**** Stored data ****
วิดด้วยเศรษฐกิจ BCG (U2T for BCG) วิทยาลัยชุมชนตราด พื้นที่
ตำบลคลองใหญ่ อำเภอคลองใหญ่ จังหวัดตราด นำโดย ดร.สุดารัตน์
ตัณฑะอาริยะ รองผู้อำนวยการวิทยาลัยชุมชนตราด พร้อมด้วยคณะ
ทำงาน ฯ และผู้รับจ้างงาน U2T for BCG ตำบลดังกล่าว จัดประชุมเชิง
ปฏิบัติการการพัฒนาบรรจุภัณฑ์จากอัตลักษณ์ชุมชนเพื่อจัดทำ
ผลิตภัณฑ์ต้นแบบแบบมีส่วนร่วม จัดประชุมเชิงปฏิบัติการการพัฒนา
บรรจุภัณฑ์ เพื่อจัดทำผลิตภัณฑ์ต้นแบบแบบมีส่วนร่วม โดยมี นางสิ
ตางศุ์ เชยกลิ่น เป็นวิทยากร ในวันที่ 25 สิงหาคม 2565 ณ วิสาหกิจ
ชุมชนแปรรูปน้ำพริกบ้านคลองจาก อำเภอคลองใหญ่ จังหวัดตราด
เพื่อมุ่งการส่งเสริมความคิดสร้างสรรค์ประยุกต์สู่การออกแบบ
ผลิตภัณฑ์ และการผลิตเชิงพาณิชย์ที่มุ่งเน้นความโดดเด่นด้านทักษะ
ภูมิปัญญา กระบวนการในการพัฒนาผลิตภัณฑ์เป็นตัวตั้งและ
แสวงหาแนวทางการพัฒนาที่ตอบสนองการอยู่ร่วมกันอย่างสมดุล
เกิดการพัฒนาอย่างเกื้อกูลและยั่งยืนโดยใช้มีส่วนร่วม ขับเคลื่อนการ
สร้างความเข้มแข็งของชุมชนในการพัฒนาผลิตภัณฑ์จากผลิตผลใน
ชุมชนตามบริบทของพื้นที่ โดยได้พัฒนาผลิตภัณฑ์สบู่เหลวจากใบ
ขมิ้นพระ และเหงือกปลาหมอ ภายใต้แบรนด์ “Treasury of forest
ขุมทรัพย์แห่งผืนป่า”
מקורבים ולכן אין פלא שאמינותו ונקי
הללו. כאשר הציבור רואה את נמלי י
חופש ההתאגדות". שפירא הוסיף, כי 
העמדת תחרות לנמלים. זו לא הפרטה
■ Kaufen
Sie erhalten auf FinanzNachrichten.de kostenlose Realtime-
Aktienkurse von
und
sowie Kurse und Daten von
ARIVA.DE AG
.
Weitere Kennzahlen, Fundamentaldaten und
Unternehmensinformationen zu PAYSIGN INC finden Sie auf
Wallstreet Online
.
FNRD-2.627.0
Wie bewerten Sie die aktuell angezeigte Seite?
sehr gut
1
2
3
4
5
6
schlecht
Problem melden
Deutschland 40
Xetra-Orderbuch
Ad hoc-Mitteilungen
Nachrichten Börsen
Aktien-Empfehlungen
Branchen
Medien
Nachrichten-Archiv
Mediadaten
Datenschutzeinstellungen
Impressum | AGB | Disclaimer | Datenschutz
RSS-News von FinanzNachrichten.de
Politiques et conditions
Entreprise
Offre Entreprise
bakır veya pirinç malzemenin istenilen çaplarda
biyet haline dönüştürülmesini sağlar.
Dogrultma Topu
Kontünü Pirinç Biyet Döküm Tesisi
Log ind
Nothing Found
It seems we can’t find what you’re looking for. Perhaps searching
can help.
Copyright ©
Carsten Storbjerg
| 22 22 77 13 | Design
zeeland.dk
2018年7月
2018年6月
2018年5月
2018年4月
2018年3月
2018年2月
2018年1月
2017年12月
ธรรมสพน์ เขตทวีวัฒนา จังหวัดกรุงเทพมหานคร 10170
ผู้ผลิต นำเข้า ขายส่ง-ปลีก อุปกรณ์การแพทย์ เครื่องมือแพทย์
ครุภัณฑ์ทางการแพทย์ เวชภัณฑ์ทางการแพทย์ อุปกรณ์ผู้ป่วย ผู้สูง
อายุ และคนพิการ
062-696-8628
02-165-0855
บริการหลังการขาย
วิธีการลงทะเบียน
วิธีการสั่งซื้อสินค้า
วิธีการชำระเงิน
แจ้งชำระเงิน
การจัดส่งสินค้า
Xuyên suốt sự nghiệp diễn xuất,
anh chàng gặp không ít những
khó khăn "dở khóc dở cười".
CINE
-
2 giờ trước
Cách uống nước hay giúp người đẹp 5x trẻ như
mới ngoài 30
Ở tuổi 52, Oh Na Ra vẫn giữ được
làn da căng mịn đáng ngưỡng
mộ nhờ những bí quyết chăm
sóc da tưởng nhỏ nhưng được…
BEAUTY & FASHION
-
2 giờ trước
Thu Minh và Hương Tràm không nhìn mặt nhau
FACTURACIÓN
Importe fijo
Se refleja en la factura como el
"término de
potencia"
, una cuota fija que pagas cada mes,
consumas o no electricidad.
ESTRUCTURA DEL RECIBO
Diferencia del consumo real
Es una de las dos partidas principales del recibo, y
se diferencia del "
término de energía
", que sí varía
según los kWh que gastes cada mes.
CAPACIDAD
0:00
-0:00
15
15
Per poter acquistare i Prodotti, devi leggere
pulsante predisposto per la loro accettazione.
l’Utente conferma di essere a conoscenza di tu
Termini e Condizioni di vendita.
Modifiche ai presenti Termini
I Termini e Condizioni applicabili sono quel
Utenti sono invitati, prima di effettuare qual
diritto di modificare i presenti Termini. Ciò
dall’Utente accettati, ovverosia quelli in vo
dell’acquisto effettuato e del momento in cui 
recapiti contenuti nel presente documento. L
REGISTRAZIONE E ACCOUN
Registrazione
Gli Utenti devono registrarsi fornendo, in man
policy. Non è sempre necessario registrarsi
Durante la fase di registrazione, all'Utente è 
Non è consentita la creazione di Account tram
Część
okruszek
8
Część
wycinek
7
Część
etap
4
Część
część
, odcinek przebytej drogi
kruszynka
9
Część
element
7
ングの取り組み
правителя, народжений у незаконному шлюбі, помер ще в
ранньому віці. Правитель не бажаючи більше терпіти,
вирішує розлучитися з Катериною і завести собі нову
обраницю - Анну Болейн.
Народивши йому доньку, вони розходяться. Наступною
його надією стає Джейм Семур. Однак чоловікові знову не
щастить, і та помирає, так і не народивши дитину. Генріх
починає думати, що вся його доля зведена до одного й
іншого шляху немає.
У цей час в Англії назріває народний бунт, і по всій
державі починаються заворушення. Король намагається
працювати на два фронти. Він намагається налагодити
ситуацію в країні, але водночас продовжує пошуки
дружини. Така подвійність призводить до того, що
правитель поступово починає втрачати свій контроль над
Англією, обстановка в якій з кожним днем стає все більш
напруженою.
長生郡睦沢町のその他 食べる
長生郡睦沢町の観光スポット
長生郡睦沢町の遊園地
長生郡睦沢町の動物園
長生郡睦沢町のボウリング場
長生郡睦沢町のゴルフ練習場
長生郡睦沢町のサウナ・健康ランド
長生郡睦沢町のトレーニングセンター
****
Directions for this task » Return, please, the lines of the data from the first through the line containing "บรรจุภัณฑ์ เพื่อจัดทำผลิตภัณฑ์ต้นแบบแบบมีส่วนร่วม โดยมี", both kept, exactly as they stand and nothing more.

Response »
วิดด้วยเศรษฐกิจ BCG (U2T for BCG) วิทยาลัยชุมชนตราด พื้นที่
ตำบลคลองใหญ่ อำเภอคลองใหญ่ จังหวัดตราด นำโดย ดร.สุดารัตน์
ตัณฑะอาริยะ รองผู้อำนวยการวิทยาลัยชุมชนตราด พร้อมด้วยคณะ
ทำงาน ฯ และผู้รับจ้างงาน U2T for BCG ตำบลดังกล่าว จัดประชุมเชิง
ปฏิบัติการการพัฒนาบรรจุภัณฑ์จากอัตลักษณ์ชุมชนเพื่อจัดทำ
ผลิตภัณฑ์ต้นแบบแบบมีส่วนร่วม จัดประชุมเชิงปฏิบัติการการพัฒนา
บรรจุภัณฑ์ เพื่อจัดทำผลิตภัณฑ์ต้นแบบแบบมีส่วนร่วม โดยมี นางสิ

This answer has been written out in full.